In a statement to Congress in July, the associate food and drug commissioner for policy and planning, Randall Lutter, said the quantity of counterfeit prescription drugs intercepted by customs officials suggested that such smuggling was on the rise. Agents opened 58 cases in the United States in 2004, up from 30 the previous year.
Statistics on fake drugs are difficult to obtain. "The sophistication and precision of some counterfeit copies of legitimate drugs make a reliable estimate of the number of counterfeits impossible," Lutter said, according to a transcript.
The Coalition for Intellectual Property Rights, an independent group, surveyed the Russian market in 2003 and found that 12 percent of pharmaceuticals were counterfeited, though local industry groups say the number is lower, perhaps as little as a fraction of 1 percent.
Typically, pharmaceutical trade associations, which represent companies with reputations and sales that could suffer if information on counterfeit products became public, offer lower estimates. The World Health Organization has estimated that counterfeiting pharmaceuticals, on a global basis, is a $32 billion business.

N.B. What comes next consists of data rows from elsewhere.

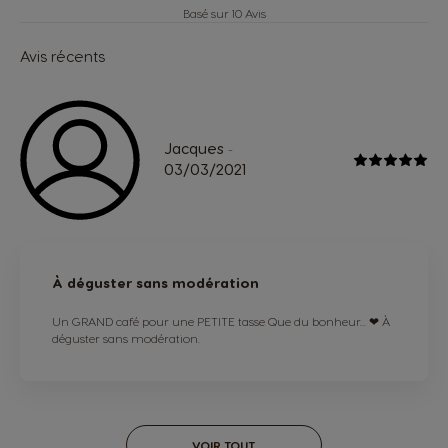
Basé sur 10 Avis
Avis récents
Jacques
-
03/03/2021
À déguster sans modération
Un GRAND café pour une PETITE tasse Que du bonheur... ❤ À
déguster sans modération.
VOIR TOUT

Inside Russia, the high quality of the counterfeit drugs has blunted any sense of outrage or urgency by authorities to make arrests, according to two industry groups in Moscow.
"There's a perception around here that if nobody's harmed, what is the problem?" said Sergei Boboshko, executive director of the Association of International Pharmaceuticals Manufacturers, an industry group in Moscow representing 46 large drug companies.
The industry is more worried about publicity over counterfeiting, fearing that sales will fall if customers are alarmed by the prevalence of counterfeited medicine.
Industry groups like Boboshko's and other authorities are also at odds over how to enforce the law; the Russian government has played up several high-profile raids on backyard medicine shops as talks continue about Russia's entry into the World Trade Organization.
Boboshko says the raids are merely window dressing because industrial scale producers continue to operate almost openly.
Last autumn, the Moscow police department's 18-man economic crime squad broke down the door of a rented warehouse. They found a cat and a dog - along with eight illegal immigrants from Moldova who were mixing chalk and wheat flour into aspirin, Fillip Zolotnitsky, a spokesman for the economic crime division, said in a telephone interview.
"The walls were covered with mold," Zolotnitsky said. "It was a standard abandoned room". The raid netted five million tablets packaged as aspirin. The suspects are awaiting trial. If they are convicted, they could be sentenced to 10 years in prison.
Roszdravnadzor, the Russian equivalent of the U.S. Food and Drug Administration, recently published on its Web site penalties for licensed manufacturers who violate patents, including possible suspension of their license or a fine.
The best counterfeits are made at legitimate plants, which might run an extra night shift to make fakes, according to Boboshko.
Detectives tracing the trail of the Cavinton that turned up in Merkeshkin's hospital were led to a Moscow warehouse registered to Tatyana Bryntsalova, the wife of Vladimir Bryntsalov, a pharmaceutical magnate who ran as a dark horse candidate for president of Russia in 2004, according to police records.
Calls to Bryntsalov's company, Ferein, were not returned. In the Russian media, he has denied wrongdoing. His company operates licensed factories that produce 10 percent of Russia's legitimate pharmaceuticals.
The growing proliferation of fake drug supplies around the world has led U.S. regulators to consider an expensive new radio tagging system for tracking prescription medicine in the United States. The system, now in a trial phase, is considered the most significant change in drug packaging since tamper-proofing was developed in the 1980s.